Ich freute mich unglaublich darüber, aber die anderen machten mit ihrem Gezeter weiter, als wäre es ihnen völlig egal.

Sie drehten sich einfach um und verkrochen sich in ihrem Unterschlupf.

Ich blieb neben Jakuti sitzen, während der Sturm nicht nur in der Natur, sondern auch in mir, ganz langsam nachließ.

Jakuti hatte Schmerzen, denn immer wenn er sich aufzurichten versuchte, sackte er wieder stöhnend in sich zusammen. Es fiel mir schwer, ihn so leiden zu sehen.

Manchmal trafen sich unsere Blicke und ich glaubte, in seinen Augen die Frage zu lesen, was ich wohl hier mache. Es wurde immer dunkler und irgendwann schlief ich ein.

Irgendetwas unter meinem Kopf bewegte sich und machte Geräusche. Ich hatte mich im Schlaf näher an Jakuti gelegt und mein Kopf ruhte auf dem warmen, weichen Rücken meines Artgenossen.

Der wurde gerade wach, konnte sich langsam drehen und aufrichten. Mir war das unheimlich peinlich und sein Blick verhieß nichts Gutes. Er begann, seine Wunden zu lecken. Ich spürte genau seine Ablehnung und das kränkte mich sehr. Meine Empfindungen in dieser Situation fand ich sehr befremdlich.

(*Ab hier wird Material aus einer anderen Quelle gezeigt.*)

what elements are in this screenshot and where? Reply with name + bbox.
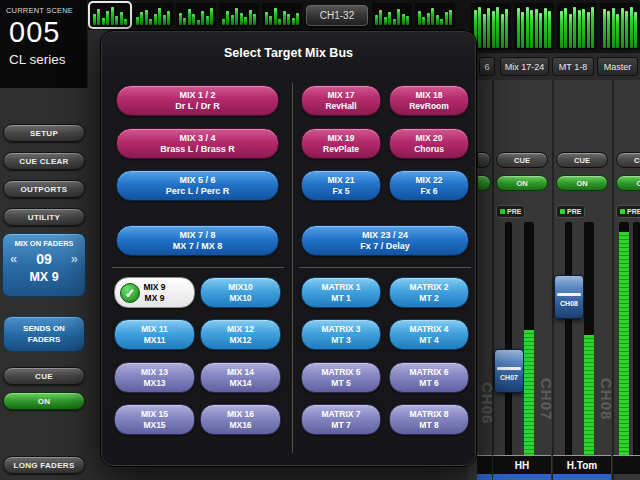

Ich wollte helfen, aber es war nicht zu übersehen, dass ich verschwinde sollte.

Niedergeschlagen schlich ich davon.

Die Anderen hatten sich wieder in die Bäume zurückgezogen und mein Heißhunger trieb mich zu den Bambusblättern.

Die Ablehnung war förmlich sichtbar, wie eine riesige Mauer. Ich verstand einfach gar nichts mehr. Wieso war ihnen allen das Schicksal ihres Freundes so egal? Warum verachteten sie mich für meine Fürsorge?

Böse Blicke und das Gezeter von Lokita brachten mich zu Verzweiflung. Ich wollte weg!

Aber wohin? Die Einsamkeit war kaum zu ertragen. Unsagbarer Schmerz machte sich in meinem Inneren breit.

Zurzeit war ich wieder nur Konfera.

Ich fraß und fraß und fraß und wusste nicht, wieso sooo viel von diesem schrecklichen Zeug in mich hineinpasste. Wenn ich so an mir herunterschaute, dann dachte ich: Ich bin dick, nein, sogar fett. Eigentlich sollte ich viel, viel weniger essen, aber der Hunger war immer da und ich konnte nichts dagegen tun.

„Konfera ist hässlich!“

Konnte es noch schlimmer kommen?

Völlig deprimiert suchte ich mir ein Fleckchen zum Schlafen. Morgen werde ich mich auf die Wanderschaft begeben und mir eine andere Gruppe suchen, bei der ich leben kann. Es muss doch Artgenossen genug geben, die mich so akzeptieren, wie ich bin.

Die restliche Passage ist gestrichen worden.